Las crueles palabras de Matt hacían eco en su cabeza, intensificando su angustia. Casi había conseguido dejar de preguntarse por la deserción de su padrastro hasta que Matt dijo eso y ahora temía no poder seguir adelante hasta que supiera si Luigi pensaba lo mismo que él.
–Pero esas razones no eran lo bastante importantes como para no venir a la lectura del testamento, ¿no?
Faye se encogió de hombros.
–Evidentemente, usted cree que he venido por interés, así que puede ahorrarse la ironía y contarme de una vez por qué estoy aquí. No tengo todo el día.
Sus palabras fueron recibidas con un tenso silencio. Incluso parecía… dolido.

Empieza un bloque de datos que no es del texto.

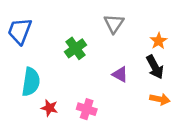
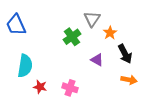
blue trapezoid: (20, 31) -> (16, 25), turned -45
orange star: (159, 41) -> (110, 33), moved
green cross: (76, 48) -> (72, 37), moved

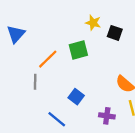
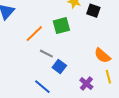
gray line: (35, 82) -> (46, 54), moved, turned -64
purple cross: (107, 116) -> (86, 84), turned 32

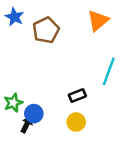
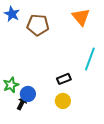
orange triangle: (98, 21) -> (81, 17), turned -30
brown pentagon: (46, 30) -> (38, 25), turned 30

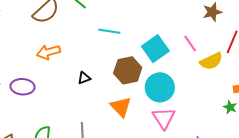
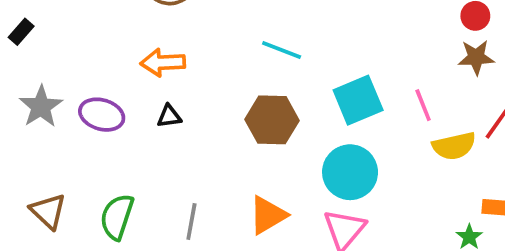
brown hexagon: (128, 70) -> (272, 120), moved
black triangle: (84, 78) -> (169, 116), moved
orange triangle: (121, 107) -> (268, 215), moved, turned 30

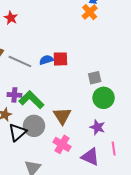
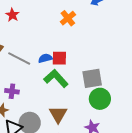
orange cross: (90, 12) -> (68, 18), moved
gray square: (95, 78) -> (92, 78), size x1.5
green L-shape: (31, 100) -> (56, 78), moved

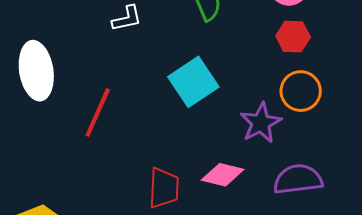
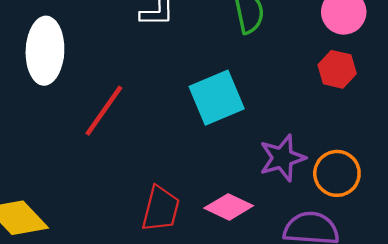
orange circle: (301, 91) -> (337, 173), moved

Aquel hombre había enterrado a su mujer unos días antes, pensó entonces. Pero cuando iba a disculparse por su tono, él la interrumpió con un gesto.
–Como ejecutor del testamento de Carlotta, es mi deber informarle sobre el legado que le dejó su padrastro. Es usted propietaria de un cuarto del uno por ciento de una de las acciones de Casa di Fiorenti. Por favor, signor Abruzzo, dígale a la señorita Bishop lo que eso significa en términos monetarios.

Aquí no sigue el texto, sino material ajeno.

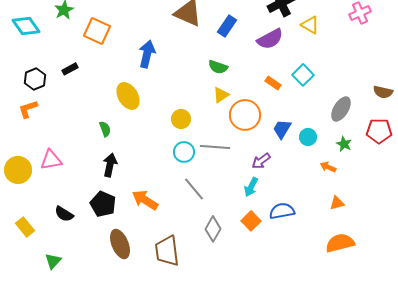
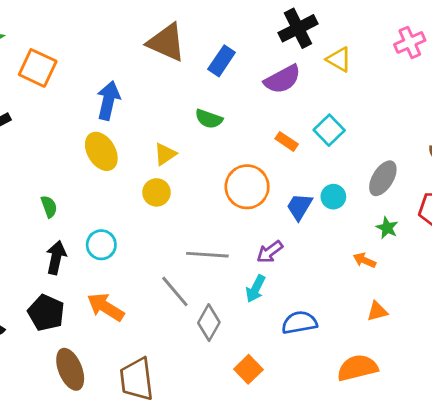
yellow triangle: (221, 95) -> (165, 154), moved
yellow ellipse: (128, 96) -> (101, 151), moved
cyan circle: (308, 137) -> (333, 197), moved
gray line: (215, 147) -> (207, 255), moved
cyan circle: (184, 152) -> (101, 245), moved
orange square: (251, 221) -> (248, 369), moved
gray diamond: (213, 229) -> (209, 323), moved
orange semicircle: (340, 243) -> (357, 368), moved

Uno de los abogados abrió una carpeta mientras Maceo se arrellanaba en la silla, clavando en ella esos ojos de color ámbar.
El efecto de esa mirada hizo que se perdiese las primeras palabras del abogado y tuvo que hacer un esfuerzo para concentrarse.
–… en la última auditoría, Casa di Fiorenti fue valorada en cinco mil millones de euros. De modo que el valor de su herencia es aproximadamente de catorce millones de euros.